About the job
About the Team
At OpenAI, our Core Services team plays a pivotal role in constructing and managing the essential online services that our product teams depend on for production. We specialize in foundational distributed systems and platform capabilities that ensure reliable execution, deliver high-performance services, and address large-scale data/file needs across our diverse product suite. Unlike developer and data infrastructure, our focus is on establishing robust production service foundations and core runtime services.
About the Role
We are seeking an Engineering Manager for our Core Services division. In this leadership position, you will guide teams responsible for designing and maintaining reliable, high-scale distributed systems that are vital for OpenAI’s product ecosystem. Your team will oversee the foundational production systems that serve as the backbone for our product engineering initiatives. You’ll work closely with product and infrastructure partners to expedite the delivery of dependable services and facilitate the scaling of both systems and teams as OpenAI continues to grow. Collaborating with senior engineering leaders, you will help evolve organizational structures, enhance operational processes, and spearhead significant platform initiatives. A strong technical background is essential for success in this role.
Your Responsibilities Include:
Leading and nurturing a high-performing team of infrastructure engineers.
Overseeing teams that build and manage critical production platforms with a focus on cluster reliability, scalability, and rollout safety.
Developing and operating mission-critical distributed systems with a strong emphasis on operational excellence (SLOs, incident response, capacity planning, reliability).
Defining technical direction for foundational platforms, including workflow/orchestration capabilities, large-scale storage solutions, and core service infrastructures.

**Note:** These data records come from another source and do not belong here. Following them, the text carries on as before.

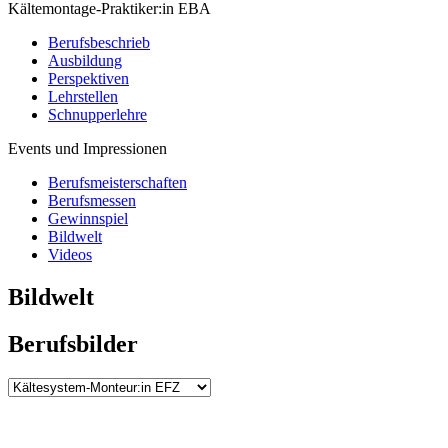
Kältemontage-Praktiker:in EBA
Berufsbeschrieb
Ausbildung
Perspektiven
Lehrstellen
Schnupperlehre
Events und Impressionen
Berufsmeisterschaften
Berufsmessen
Gewinnspiel
Bildwelt
Videos
Bildwelt
Berufsbilder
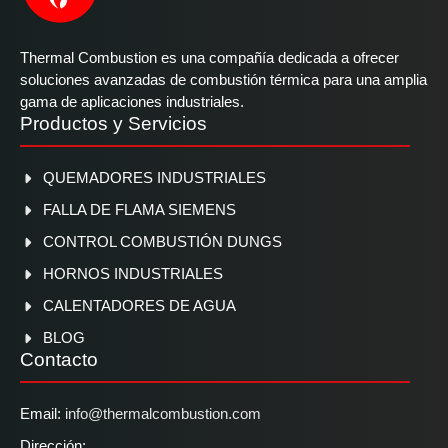
Thermal Combustion es una compañía dedicada a ofrecer
soluciones avanzadas de combustión térmica para una amplia
gama de aplicaciones industriales.
Productos y Servicios
QUEMADORES INDUSTRIALES
FALLA DE FLAMA SIEMENS
CONTROL COMBUSTIÓN DUNGS
HORNOS INDUSTRIALES
CALENTADORES DE AGUA
BLOG
Contacto
Email:
info@thermalcombustion.com
Dirección:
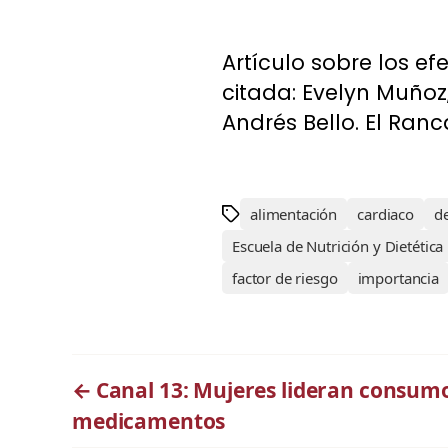
Artículo sobre los ef
citada: Evelyn Muñoz,
Andrés Bello. El Ran
alimentación
cardiaco
d
Escuela de Nutrición y Dietética
factor de riesgo
importancia
←
Canal 13: Mujeres lideran consum
medicamentos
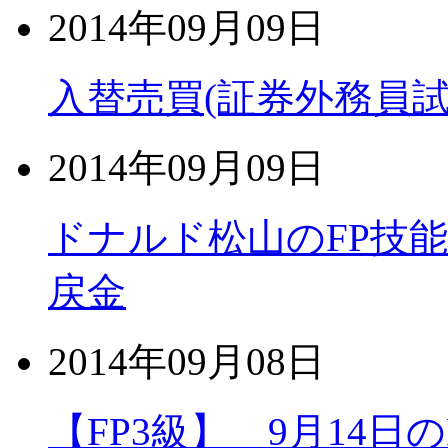
2014年09月09日
入替売買(証券外務員試
2014年09月09日
ドナルド松山のFP技
戻金
2014年09月08日
【FP3級】 9月14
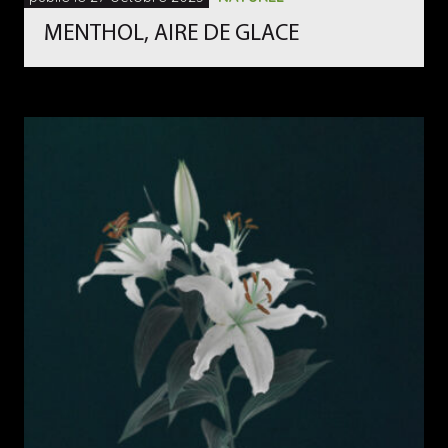
MENTHOL, AIRE DE GLACE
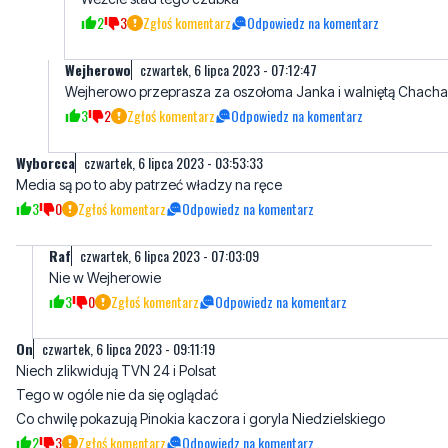
Wejherowo przeprasza za oszołoma Janka i walniętą Chacha
3
2
Zgłoś komentarz
Odpowiedz na komentarz
Wyborcca
czwartek, 6 lipca 2023 - 03:53:33
Media są po to aby patrzeć władzy na ręce
3
0
Zgłoś komentarz
Odpowiedz na komentarz
Raf
czwartek, 6 lipca 2023 - 07:03:09
Nie w Wejherowie
3
0
Zgłoś komentarz
Odpowiedz na komentarz
On
czwartek, 6 lipca 2023 - 09:11:19
Niech zlikwidują TVN 24 i Polsat
Tego w ogóle nie da się oglądać
Co chwilę pokazują Pinokia kaczora i goryla Niedzielskiego
2
3
Zgłoś komentarz
Odpowiedz na komentarz
TY
niedziela, 9 lipca 2023 - 07:32:03
JAK ZLIKWIDUJOM TVN 24 POLSAT TO BO NAM ZOSTAL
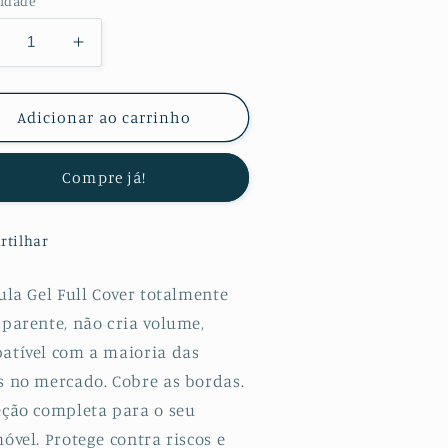
idade
minuir
Aumentar
a
uantidade
quantidade
e
de
Adicionar ao carrinho
lícula
Película
otectora
Protectora
Compre já!
e
de
ydrogel
Hydrogel
rente
Frente
rtilhar
ara
para
uawei
Huawei
9
P9
ula Gel Full Cover totalmente
sparente, não cria volume,
atível com a maioria das
s no mercado. Cobre as bordas.
eção completa para o seu
óvel. Protege contra riscos e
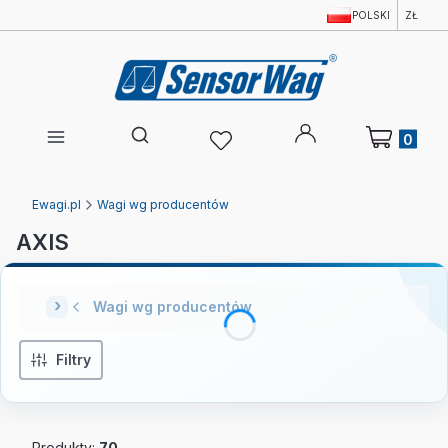
POLSKI
ZŁ
Produkty w 
Otwórz wyszukiwarkę
Ewagi.pl
Wagi wg producentów
AXIS
Wagi wg producentów
Filtry
Produkty:
70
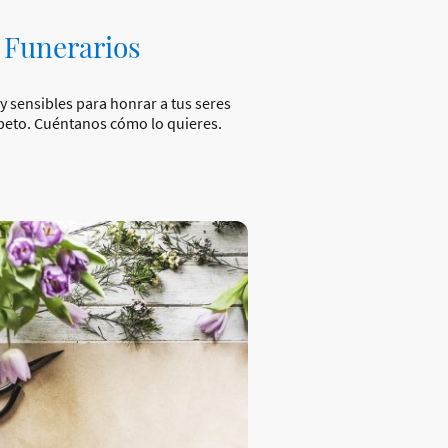
 Funerarios
y sensibles para honrar a tus seres
peto. Cuéntanos cómo lo quieres.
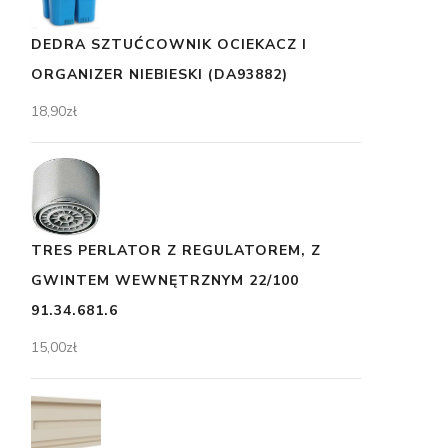
DEDRA SZTUĆCOWNIK OCIEKACZ I
ORGANIZER NIEBIESKI (DA93882)
18,90
zł
TRES PERLATOR Z REGULATOREM, Z
GWINTEM WEWNĘTRZNYM 22/100
91.34.681.6
15,00
zł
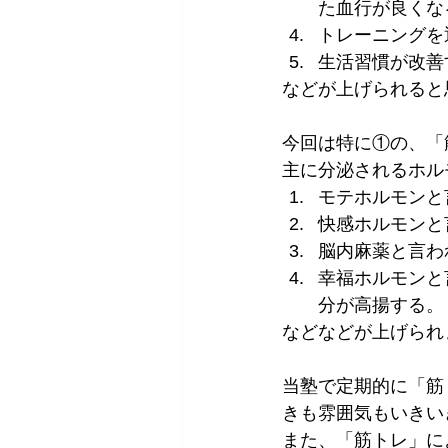
た血行が良くな
トレーニングを
生活習慣が改善
などが上げられると
今回は特に①の、「
主に分泌されるホル
モテホルモンと
快感ホルモンと
脳内麻薬と言わ
幸福ホルモンと
分が高揚する。
などなどが上げられ
当塾で定期的に「筋
きも雰囲気もいきい
また、「筋トレ」に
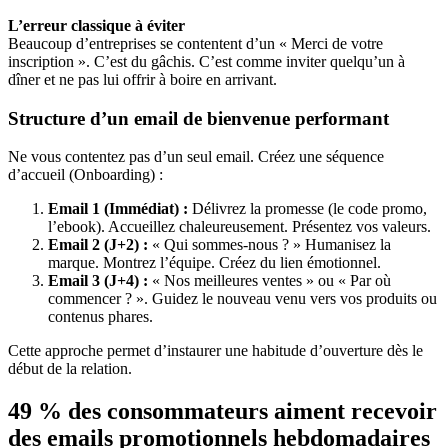
L’erreur classique à éviter
Beaucoup d’entreprises se contentent d’un « Merci de votre
inscription ». C’est du gâchis. C’est comme inviter quelqu’un à
dîner et ne pas lui offrir à boire en arrivant.
Structure d’un email de bienvenue performant
Ne vous contentez pas d’un seul email. Créez une séquence
d’accueil (Onboarding) :
Email 1 (Immédiat) :
Délivrez la promesse (le code promo,
l’ebook). Accueillez chaleureusement. Présentez vos valeurs.
Email 2 (J+2) :
« Qui sommes-nous ? » Humanisez la
marque. Montrez l’équipe. Créez du lien émotionnel.
Email 3 (J+4) :
« Nos meilleures ventes » ou « Par où
commencer ? ». Guidez le nouveau venu vers vos produits ou
contenus phares.
Cette approche permet d’instaurer une habitude d’ouverture dès le
début de la relation.
49 % des consommateurs aiment recevoir
des emails promotionnels hebdomadaires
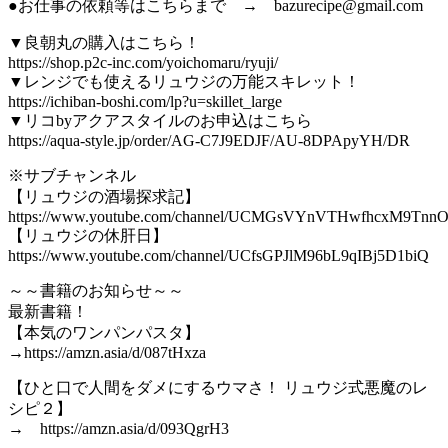
●お仕事の依頼等はこちらまで → bazurecipe@gmail.com
▼良朝丸の購入はこちら！
https://shop.p2c-inc.com/yoichomaru/ryuji/
▼レンジでも使えるリュウジの万能スキレット！
https://ichiban-boshi.com/lp?u=skillet_large
▼リコbyアクアスタイルのお申込はこちら
https://aqua-style.jp/order/AG-C7J9EDJF/AU-8DPApyYH/DR
※サブチャンネル
【リュウジの酒場探求記】
https://www.youtube.com/channel/UCMGsVYnVTHwfhcxM9Tnn
【リュウジの休肝日】
https://www.youtube.com/channel/UCfsGPJlM96bL9qIBj5D1biQ
～～書籍のお知らせ～～
最新書籍！
【本気のワンパンパスタ】
→https://amzn.asia/d/087tHxza
【ひと口で人間をダメにするウマさ！ リュウジ式悪魔のレ
シピ２】
→ https://amzn.asia/d/093QgrH3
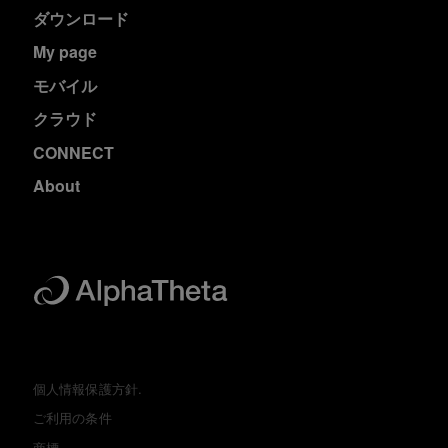
ダウンロード
My page
モバイル
クラウド
CONNECT
About
個人情報保護方針.
ご利用の条件
商標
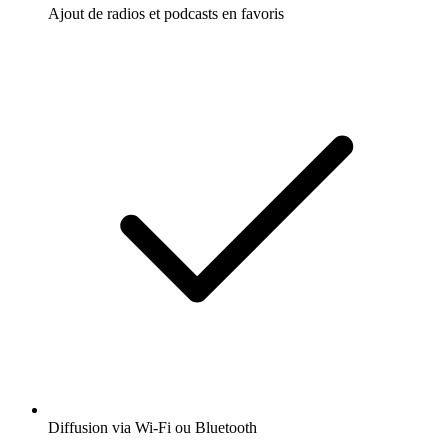
Ajout de radios et podcasts en favoris
Diffusion via Wi-Fi ou Bluetooth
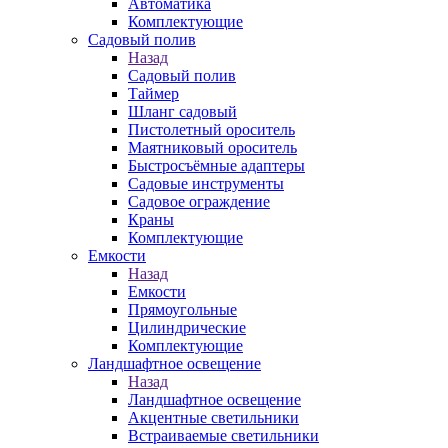
Автоматика
Комплектующие
Садовый полив
Назад
Садовый полив
Таймер
Шланг садовый
Пистолетный ороситель
Маятниковый ороситель
Быстросъёмные адаптеры
Садовые инструменты
Садовое ограждение
Краны
Комплектующие
Емкости
Назад
Емкости
Прямоугольные
Цилиндрические
Комплектующие
Ландшафтное освещение
Назад
Ландшафтное освещение
Акцентные светильники
Встраиваемые светильники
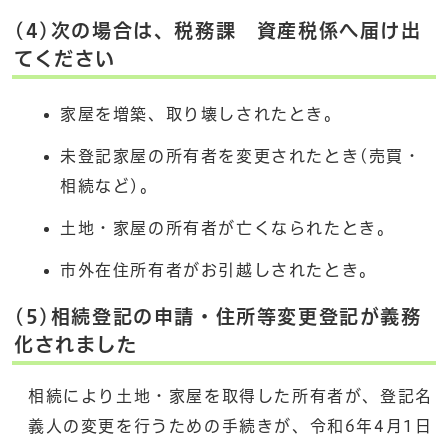
(4)次の場合は、税務課 資産税係へ届け出
てください
家屋を増築、取り壊しされたとき。
未登記家屋の所有者を変更されたとき(売買・
相続など)。
土地・家屋の所有者が亡くなられたとき。
市外在住所有者がお引越しされたとき。
(5)相続登記の申請・住所等変更登記が義務
化されました
相続により土地・家屋を取得した所有者が、登記名
義人の変更を行うための手続きが、令和6年4月1日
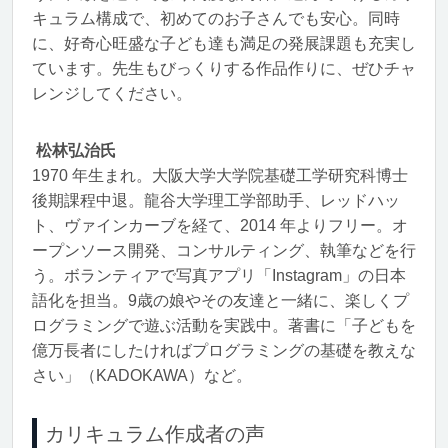
キュラム構成で、初めてのお子さんでも安心。同時
に、好奇心旺盛な子ども達も満足の発展課題も充実し
ています。先生もびっくりする作品作りに、ぜひチャ
レンジしてください。
松林弘治氏
1970 年生まれ。大阪大学大学院基礎工学研究科博士
後期課程中退。龍谷大学理工学部助手、レッドハッ
ト、ヴァインカーブを経て、2014 年よりフリー。オ
ープンソース開発、コンサルティング、執筆などを行
う。ボランティアで写真アプリ「Instagram」の日本
語化を担当。9歳の娘やその友達と一緒に、楽しくプ
ログラミングで遊ぶ活動を実践中。著書に「子どもを
億万長者にしたければプログラミングの基礎を教えな
さい」（KADOKAWA）など。
カリキュラム作成者の声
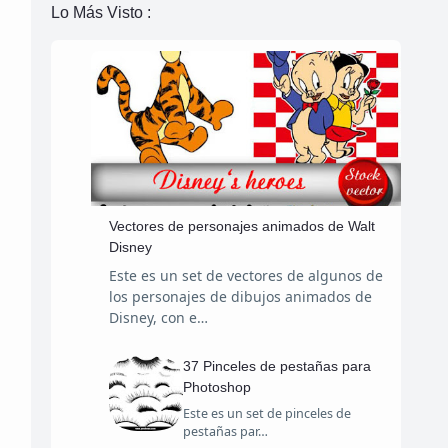
Lo Más Visto :
Vectores de personajes animados de Walt
Disney
Este es un set de vectores de algunos de
los personajes de dibujos animados de
Disney, con e…
37 Pinceles de pestañas para
Photoshop
Este es un set de pinceles de
pestañas par…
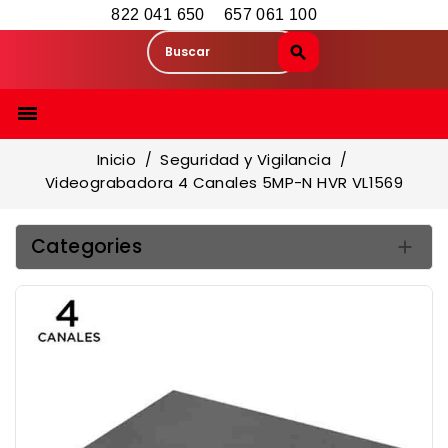
822 041 650
657 061 100

Inicio
Seguridad y Vigilancia
Videograbadora 4 Canales 5MP-N HVR VL1569
Categories

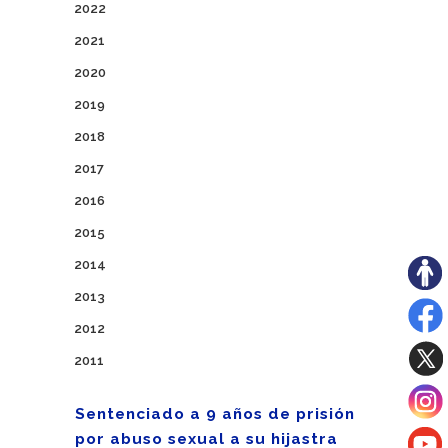
2022
2021
2020
2019
2018
2017
2016
2015
2014
2013
2012
2011
Sentenciado a 9 años de prisión
por abuso sexual a su hijastra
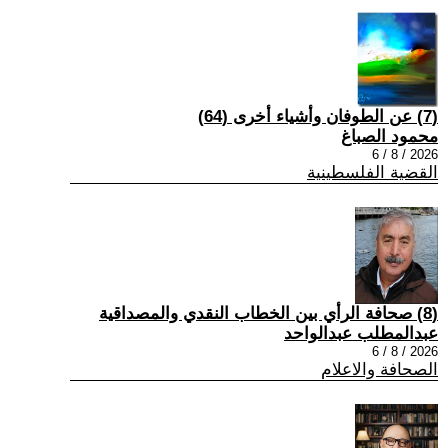
(7) عن الطوفان وأشياء أخرى (64)
محمود الصباغ
2026 / 8 / 6
القضية الفلسطينية
(8) صحافة الرأي بين الخطاب النقدي والمصداقية
عبدالمطلب عبدالواحد
2026 / 8 / 6
الصحافة والاعلام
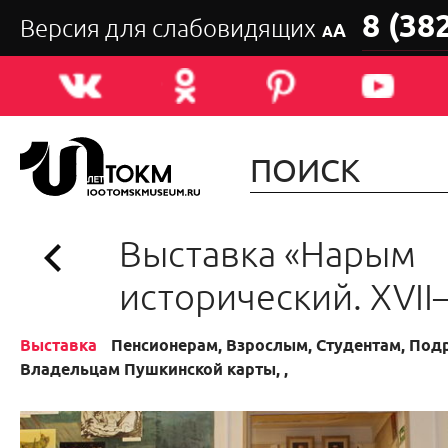
8 (38
Версия для слабовидящих
А
А
Выставка «Нарым
исторический. XVII–
Выставка
Пенсионерам, Взрослым, Студентам, Подр
Владельцам Пушкинской карты, ,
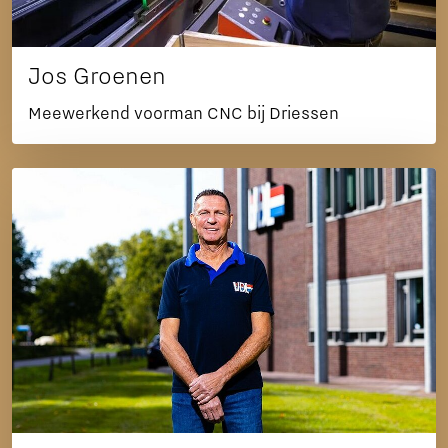
Jos Groenen
Meewerkend voorman CNC bij Driessen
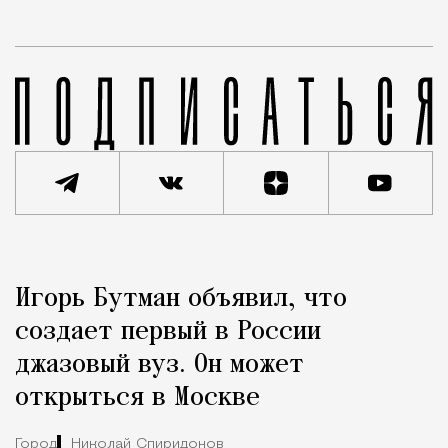
Реклама
Редакция Москвич Mag
Игорь Бутман объявил, что
Город
создает первый в России
джазовый вуз. Он может
открыться в Москве
Город
Николай Спиридонов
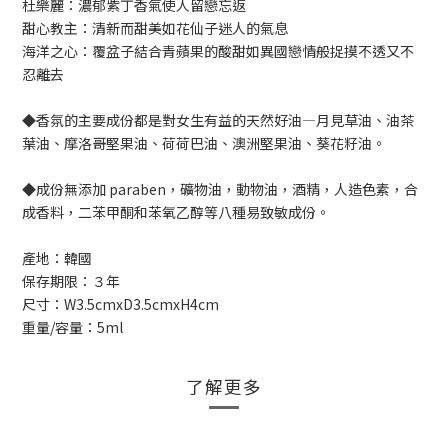
杜樂麗：濃郁紫丁香氣使人留戀忘返
甜心教主：清新而甜美如花仙子迷人的氣息
海洋之心：覆盆子結合青蘋果的酸甜如異國戀情般捉摸不透又不
忍離去
◆香氛的主要成份都是對女生有益的天然好油—月見草油、油茶
葉油、摩洛哥堅果油、荷荷巴油、澳洲堅果油、葵花籽油。
◆成份無添加 paraben，礦物油，動物油，酒精，人造色素，合
成香料，二苯甲酮和苯氧乙醇等八種易致敏成份。
產地：韓國
保存期限：３年
尺寸：W3.5cmxD3.5cmxH4cm
重量/容量：5ml
了解更多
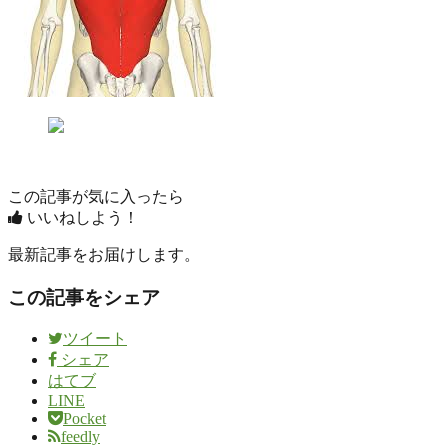
この記事が気に入ったら
いいねしよう！
最新記事をお届けします。
この記事をシェア
ツイート
シェア
はてブ
LINE
Pocket
feedly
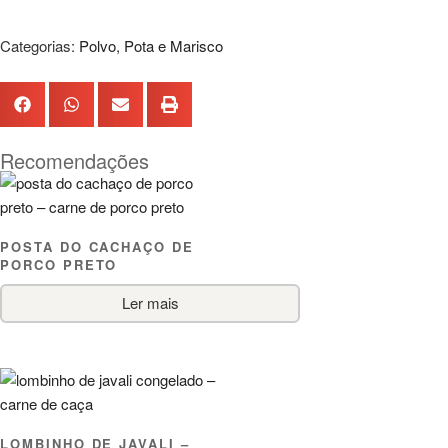
Categorias:
Polvo
,
Pota e Marisco
Recomendações
POSTA DO CACHAÇO DE
PORCO PRETO
Ler mais
LOMBINHO DE JAVALI –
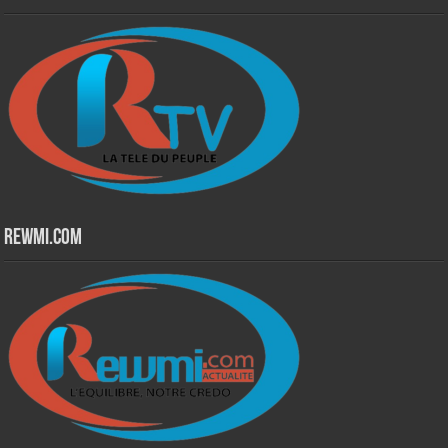
Rewmi.Com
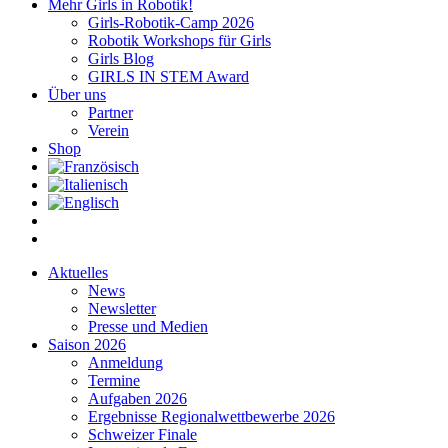
Mehr Girls in Robotik!
Girls-Robotik-Camp 2026
Robotik Workshops für Girls
Girls Blog
GIRLS IN STEM Award
Über uns
Partner
Verein
Shop
Aktuelles
News
Newsletter
Presse und Medien
Saison 2026
Anmeldung
Termine
Aufgaben 2026
Ergebnisse Regionalwettbewerbe 2026
Schweizer Finale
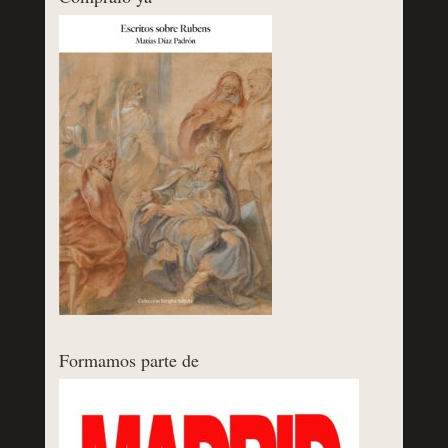
Formamos parte de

Collaborating with a wide range of stakeholders, including product engineering teams, adjacent infrastructure teams, and finance/cost partners as necessary.
Mentoring and developing engineers and aspiring leaders within the organization.
You Will Excel in This Role If You:
Possess extensive experience leading teams that manage mission-critical infrastructure in production environments.
Have a proven track record in operating mission-critical services or building core distributed systems.
Have experience in developing platform-like systems (e.g., orchestration/workflow execution, service platforms) and/or large-scale storage solutions.
Are adept at building systems that enhance operational efficiencies and reliability.